Data provided:
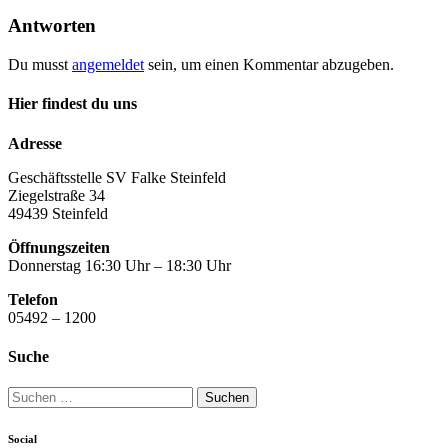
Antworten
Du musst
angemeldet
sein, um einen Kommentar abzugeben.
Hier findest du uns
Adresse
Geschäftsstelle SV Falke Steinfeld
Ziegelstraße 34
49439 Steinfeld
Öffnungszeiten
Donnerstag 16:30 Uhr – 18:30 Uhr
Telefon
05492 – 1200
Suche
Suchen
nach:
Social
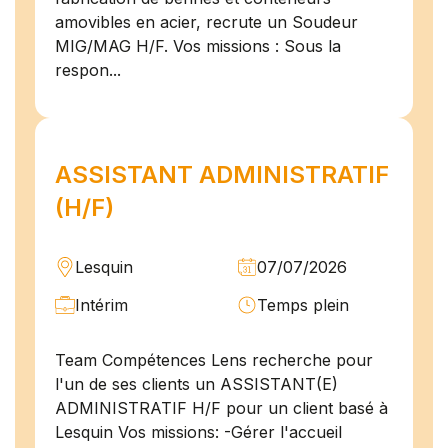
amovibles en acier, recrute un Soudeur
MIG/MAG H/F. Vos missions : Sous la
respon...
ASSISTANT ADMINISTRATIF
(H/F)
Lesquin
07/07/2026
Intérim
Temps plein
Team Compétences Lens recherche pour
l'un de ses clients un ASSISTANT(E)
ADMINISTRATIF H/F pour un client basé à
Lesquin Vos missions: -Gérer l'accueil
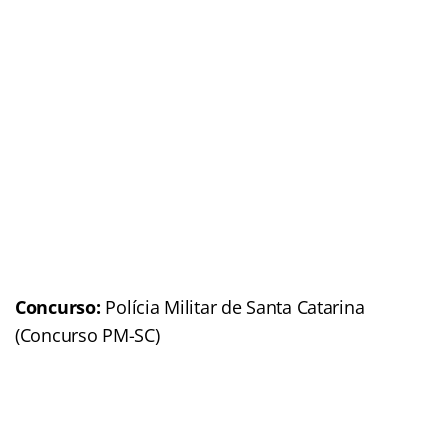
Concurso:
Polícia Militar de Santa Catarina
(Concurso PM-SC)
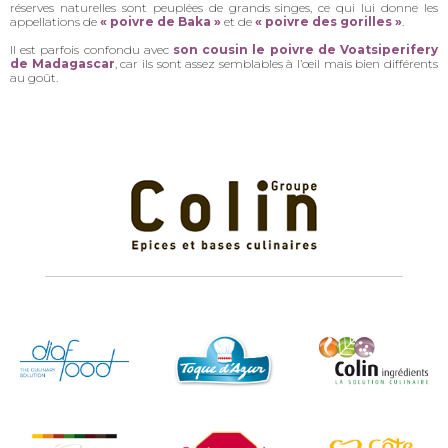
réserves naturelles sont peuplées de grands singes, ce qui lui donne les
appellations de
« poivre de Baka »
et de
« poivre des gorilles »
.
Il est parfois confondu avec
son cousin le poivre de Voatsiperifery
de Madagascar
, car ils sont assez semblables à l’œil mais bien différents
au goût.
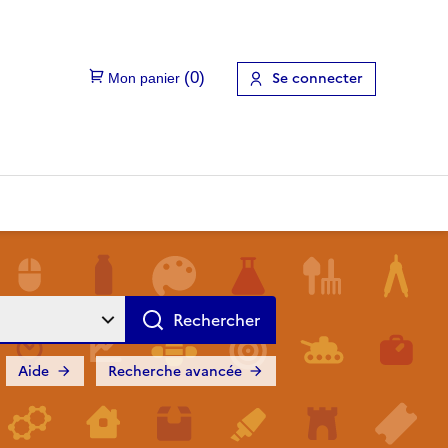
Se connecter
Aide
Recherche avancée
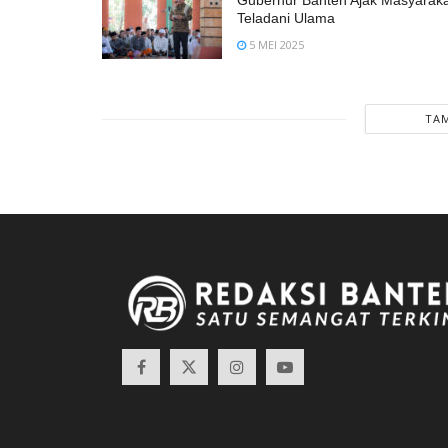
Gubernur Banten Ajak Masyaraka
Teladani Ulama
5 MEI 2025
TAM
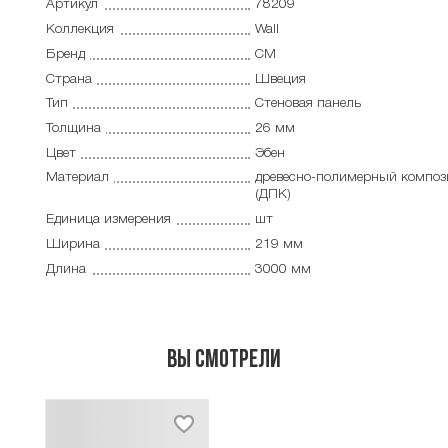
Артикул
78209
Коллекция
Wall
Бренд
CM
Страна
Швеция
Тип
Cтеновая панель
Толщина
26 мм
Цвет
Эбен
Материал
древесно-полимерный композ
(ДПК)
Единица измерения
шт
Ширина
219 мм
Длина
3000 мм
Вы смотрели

Exercise requirements: Please state how many lines of the entries above include the string "Lesquin", giving the number and nothing more.

Written solution: 2